Parce que la bière, se paye un peu trop une réputation de liquide-à-roter, consommée par litres dans les soirées étudiantes ou devant les matchs de foot, bien loin du panache que l'on accorde au vin pour qui c'est plutôt "fromages et grands crus". Et c'est dommage. Parce qu'elle est complexe. Parce qu'elle aussi, sait se décliner en des milliers de saveurs, elle aussi requiert un savoir-faire ancestral, rigueur et méthode, et enfin elle aussi a ses goûteurs, ses professionnels, ses aficionados. 
C'est là l'essence de cette soirée 1664 : nous le faire comprendre. 

Nous poursuivons donc par un atelier confection sous les ordres impérieux du chef Etchebest, et où, malheur, n'entre absolument pas en jeu la fameuse boisson qui nous a réunis là. Dommage. D'autant plus dommage que nous sommes en moyenne six autour d'une table prévue pour trois, qu'il n'y a que deux couteaux, et qu'il en résulte un fouillis particulièrement stressant. Et la recette, sardines au Kiri et au fruit de la passion, se doit d'être accomplie en une petite poignée de minutes. Autant te dire que non, je n'ai pas aimé cette animation, je n'aime pas être speedée, bousculée, et encore moins devoir râler pour récupérer un couteau. Le chef finit par passer, juge sévèrement les uns, félicite les autres, et c'est déjà terminé, prière de laisser vos tabliers aux suivants. Soit. 

La suite nous aura davantage enchantés : curieux tous les trois, nous avons pu découvrir avec une maître brasseur le processus de fabrication de la bière. Ce fut l'occasion de goûter l'orge, torréfiée ou non, de sentir la levure de bière et le houblon, d'apprendre que le gros, gros challenge c'est de fournir chaque année une bière au goût identique à la précédente... Alors que pour des vins, peu nous chaut s'il a davantage le goût de cerise en 2010 et qu'on passe à la noix-de-pécan-long-en-bouche en 2011. Mais pour la bière, blonde brune ou ambrée, que vous achetez en supermarché, c'est plus compliqué : et à priori, le boulot de ces maîtres brasseurs est un véritable challenge chaque année. Sauf pour la Millésime, qui comme son nom l'indique, peut se payer le luxe de varier ses arômes, pratique !

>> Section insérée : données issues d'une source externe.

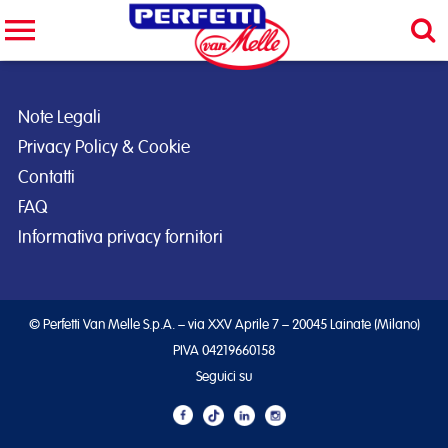
Cerca nel sito
CERCA
Note Legali
Privacy Policy & Cookie
Contatti
FAQ
Informativa privacy fornitori
© Perfetti Van Melle S.p.A. – via XXV Aprile 7 – 20045 Lainate (Milano)
PIVA 04219660158
Seguici su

Enfin bref, le reste est agrémenté par de bons amuse-bouches proposés par un traiteur (dont je n'ai bien sûr pas retenu le nom, mea culpa), bons du moins pour les versions froides, les "chauds" m'auront un peu écœurée. C'est ça d'être une Landaise qui n'aime pas le foie frais. Et le tout, arrosé de bière, of course...

En conclusion  : 
  Jolie soirée dans un fort joli cadre, action réussie grâce à l'intervention d'un chef bien médiatique, charismatique mais faussement grognon, dans une animation qui aurait gagné à être moins speed... Le tout couvert par des photographes Headoo, super high-tech. Mais surtout, c'était une belle découverte du monde de la bière, pour la novice que j'étais, je suis ravie d'en avoir appris davantage. Fini le cliché pizza-bière-foot, en fait la demoiselle est bien plus complexe qu'on veut bien nous faire croire. Oh ! Un nouveau champ des possibles ! Merci, 1664, maintenant je n'ai plus qu'à apprendre à la cuisiner & la déguster.